イ 相手方に対しその販売する当該商品の販売価格を定めてこれを維持させることその他相手方の当該商品の販売価格の自由な決定を拘束すること。
ロ 相手方の販売する当該商品を購入する事業者の当該商品の販売価格を定めて相手方をして当該事業者にこれを維持させることその他相手方をして当該事業者の当該商品の販売価格の自由な決定を拘束させること。

 

 要は、メーカーが直接の販売先である卸売業者や小売業者に対して、その卸売業者や小売業者が顧客に対して販売する価格を拘束すること(イ)、メーカーが直接の販売先である卸売業者に対し、卸売業者の顧客(小売業者)がメーカーが定めた小売価格を守らせるように義務を課すこと(ロ)が、違法ということが定められています。

 

 ところで、よく勘違いされることがあるのですが、メーカーが「希望小売価格」を設定することは上記「再販売価格維持行為」に該当するとして違法になるでしょうか?

 

 答えは「否」です。

 

 これは、あくまでもメーカーが定めた参考価格に過ぎないからです。但し、参考価格であるということを超えて、参考価格にて販売するよう圧力をかけることは「再販売価格維持行為」に該当することになります。

 

 では、メーカーが定めた価格にて販売するよう圧力をかける(拘束する)とはどういった状態を指すのでしょうか?
 事例のQのような契約書に明記することは「拘束する」の代表例です。

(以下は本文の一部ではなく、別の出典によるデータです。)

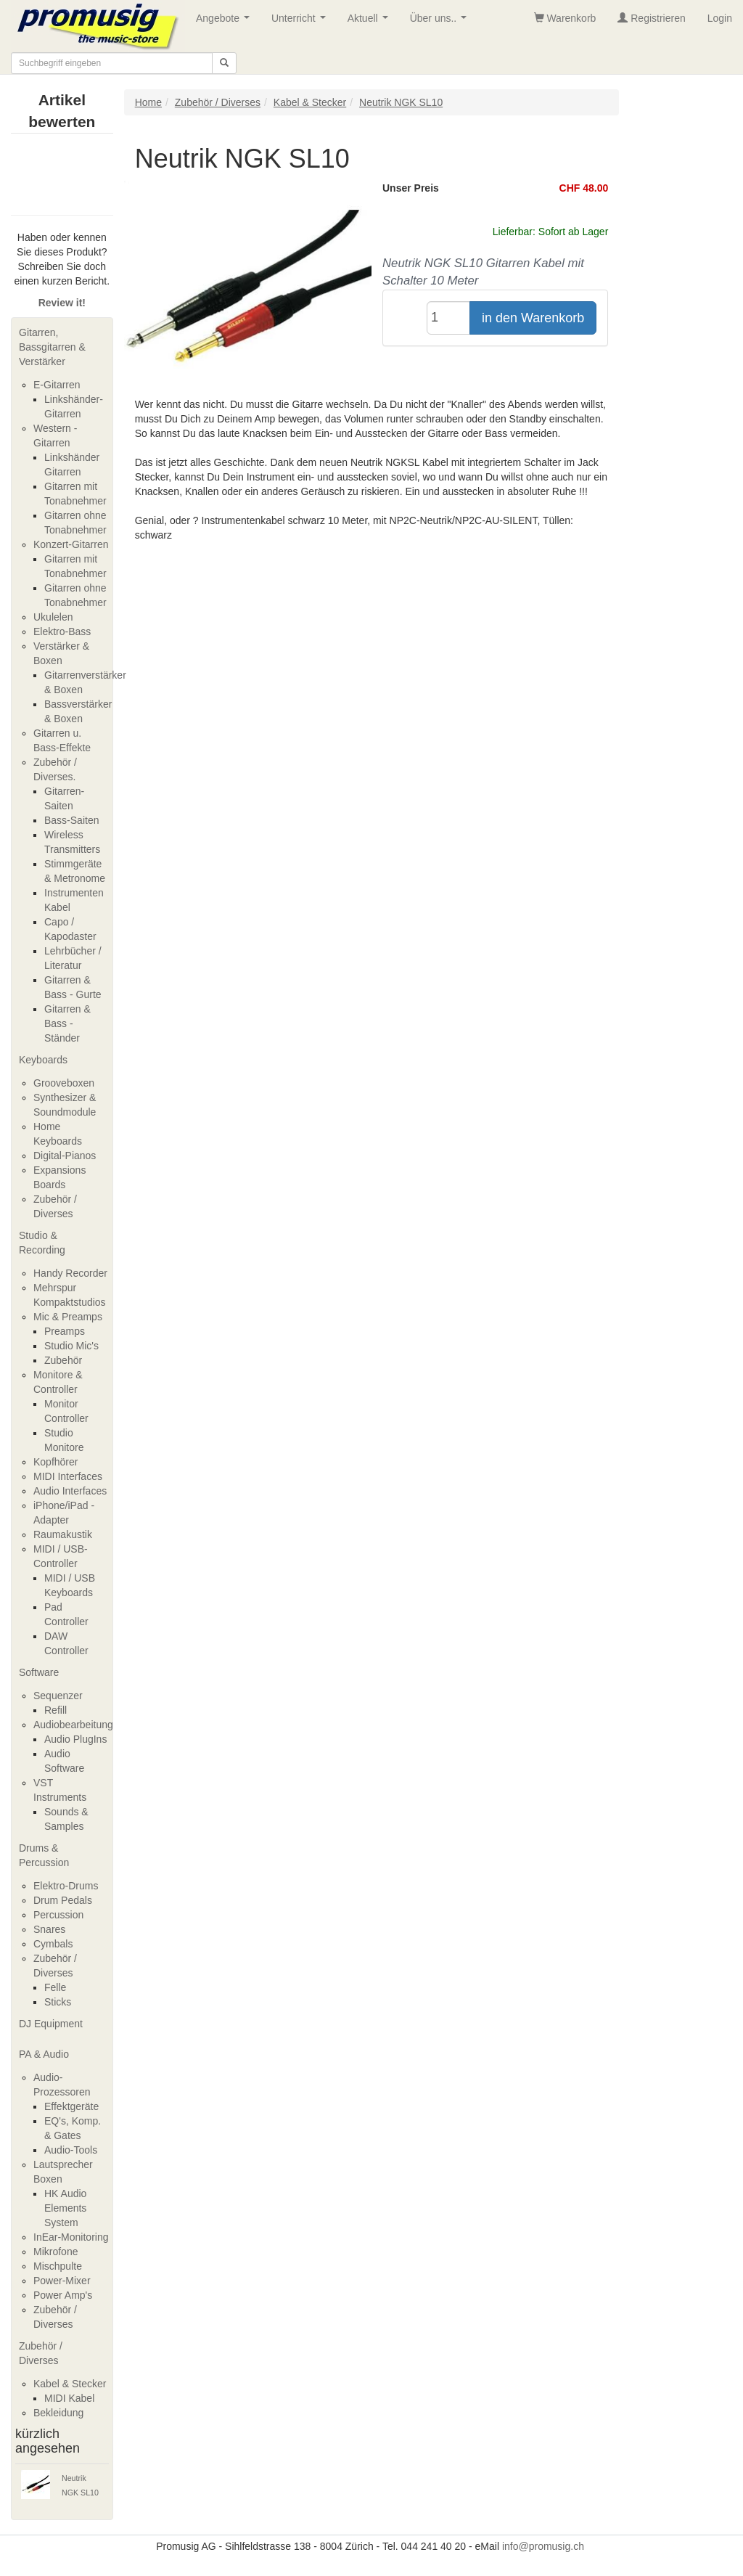 Image resolution: width=743 pixels, height=2576 pixels. Describe the element at coordinates (371, 22) in the screenshot. I see `Aktuell` at that location.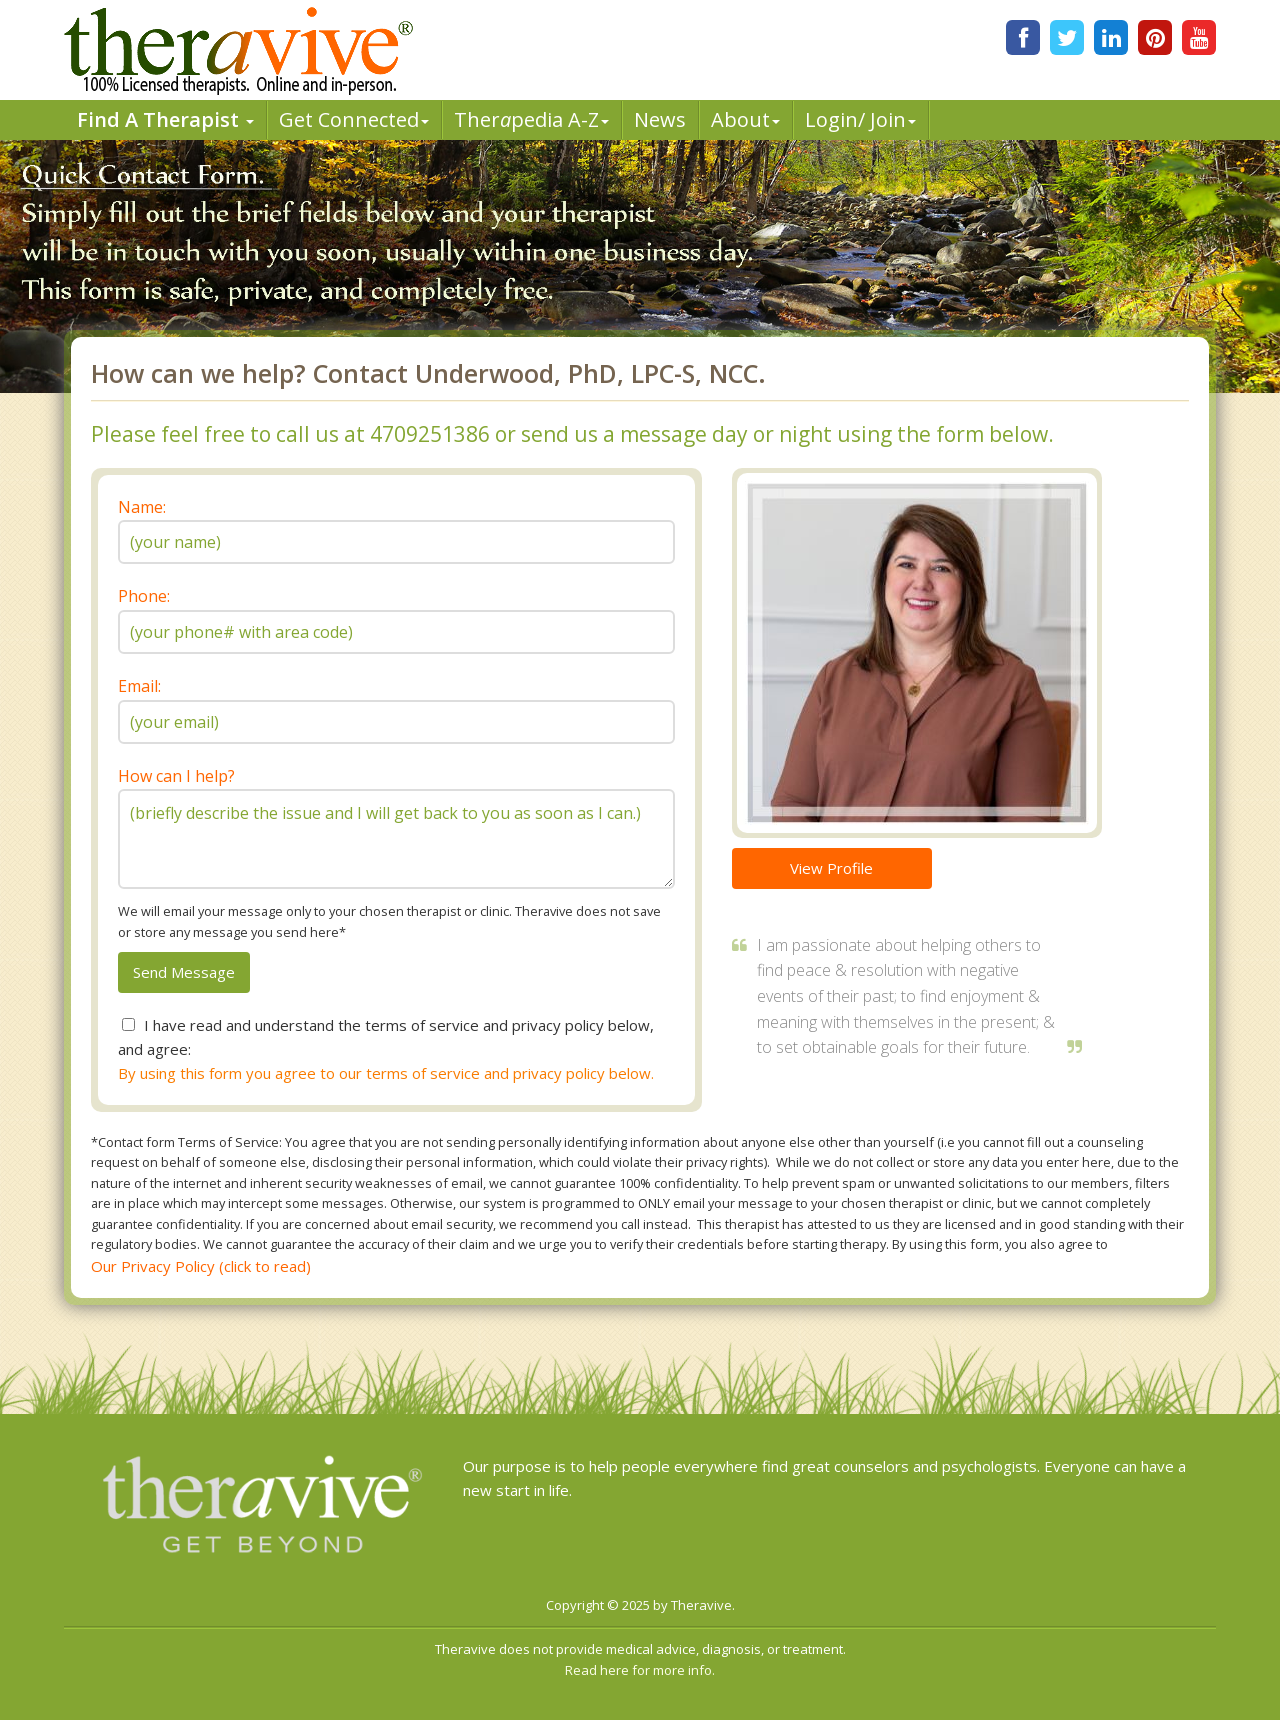  What do you see at coordinates (139, 686) in the screenshot?
I see `Email:` at bounding box center [139, 686].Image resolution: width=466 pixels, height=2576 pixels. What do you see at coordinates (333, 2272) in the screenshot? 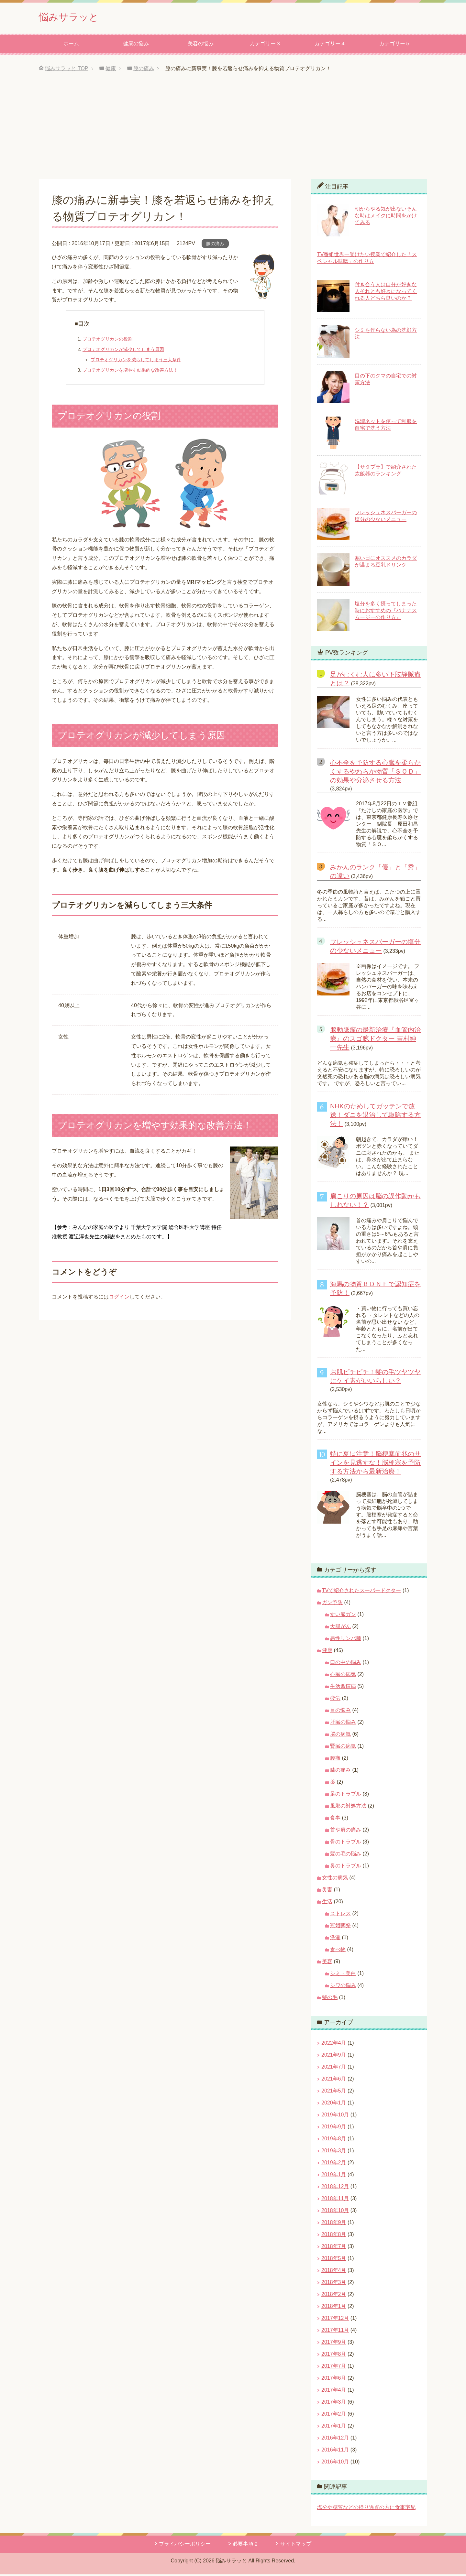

しかし、契約書に明記しなくても、口頭レベルで価格指示することも「拘束」ですし、メーカーが定めた価格にて販売しなかった場合に不利益処分を課すことを示唆することも「拘束」です。つまり、メーカーが定めた価格にて販売することを目的とした手段はすべて「拘束」になります。

 

 ちなみに、独占禁止法21条では、「この法律の規定は、著作権法 、特許法 、実用新案法 、意匠法 又は商標法 による権利の行使と認められる行為にはこれを適用しない。」とされています。そこで、問の後段のようにソフトウェアのような著作物であれば、再販価格維持行為が認められるのではと思われるかも知れません。しかし、公正取引委員会は、ここでいう著作物とは「書籍、雑誌、新聞、レコード盤、音楽用テープ・CD」に限定して運用するとしています。したがって、ソフトウェアは著作物に該当しませんので、やはり再販価格維持行為として違法となります。

 

 
<現場実務担当者が知っておきたいポイント。


 販売者側⇒価格指定を言われた場合、それとなく「再販価格維持」になるのでは?と聞いてみましょう。
 メーカー側⇒自社販売(ネット通販など)などの流通経路の見直しを図りましょう。

 

 

 

 

 

 

 

※上記記載事項はあくまでも当職の個人的見解に過ぎず、内容の保証までは致しかねますのでご注意下さい。